TASK BRIEF: For this exercise, write out exactly the lines from the line containing "em 2004 que" through the last line of the records, and no other lines.

PROVIDED RECORDS:
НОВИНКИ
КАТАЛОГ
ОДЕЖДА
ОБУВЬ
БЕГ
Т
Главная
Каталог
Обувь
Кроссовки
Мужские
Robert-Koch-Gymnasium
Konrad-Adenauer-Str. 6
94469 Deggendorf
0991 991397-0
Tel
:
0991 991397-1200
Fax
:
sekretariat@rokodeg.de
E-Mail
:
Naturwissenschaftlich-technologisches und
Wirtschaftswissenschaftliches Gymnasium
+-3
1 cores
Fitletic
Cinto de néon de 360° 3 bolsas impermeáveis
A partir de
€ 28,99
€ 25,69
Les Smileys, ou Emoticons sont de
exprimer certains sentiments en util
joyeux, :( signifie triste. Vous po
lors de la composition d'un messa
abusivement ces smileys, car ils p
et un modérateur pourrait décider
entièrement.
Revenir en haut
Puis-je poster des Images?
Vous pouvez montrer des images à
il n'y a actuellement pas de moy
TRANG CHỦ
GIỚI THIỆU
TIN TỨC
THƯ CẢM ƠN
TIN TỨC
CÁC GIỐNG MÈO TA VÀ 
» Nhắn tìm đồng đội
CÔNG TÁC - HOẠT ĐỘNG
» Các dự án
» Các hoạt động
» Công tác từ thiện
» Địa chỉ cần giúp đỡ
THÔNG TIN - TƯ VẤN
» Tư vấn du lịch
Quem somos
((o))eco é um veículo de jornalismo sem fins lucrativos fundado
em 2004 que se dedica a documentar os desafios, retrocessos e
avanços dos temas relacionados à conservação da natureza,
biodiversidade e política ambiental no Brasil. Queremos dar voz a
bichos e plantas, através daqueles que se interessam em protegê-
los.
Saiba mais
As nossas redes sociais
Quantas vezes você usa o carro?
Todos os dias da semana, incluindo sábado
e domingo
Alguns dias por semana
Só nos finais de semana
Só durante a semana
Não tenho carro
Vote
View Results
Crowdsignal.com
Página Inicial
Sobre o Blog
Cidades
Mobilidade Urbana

REPLY TO THE EXERCISE:
em 2004 que se dedica a documentar os desafios, retrocessos e
avanços dos temas relacionados à conservação da natureza,
biodiversidade e política ambiental no Brasil. Queremos dar voz a
bichos e plantas, através daqueles que se interessam em protegê-
los.
Saiba mais
As nossas redes sociais
Quantas vezes você usa o carro?
Todos os dias da semana, incluindo sábado
e domingo
Alguns dias por semana
Só nos finais de semana
Só durante a semana
Não tenho carro
Vote
View Results
Crowdsignal.com
Página Inicial
Sobre o Blog
Cidades
Mobilidade Urbana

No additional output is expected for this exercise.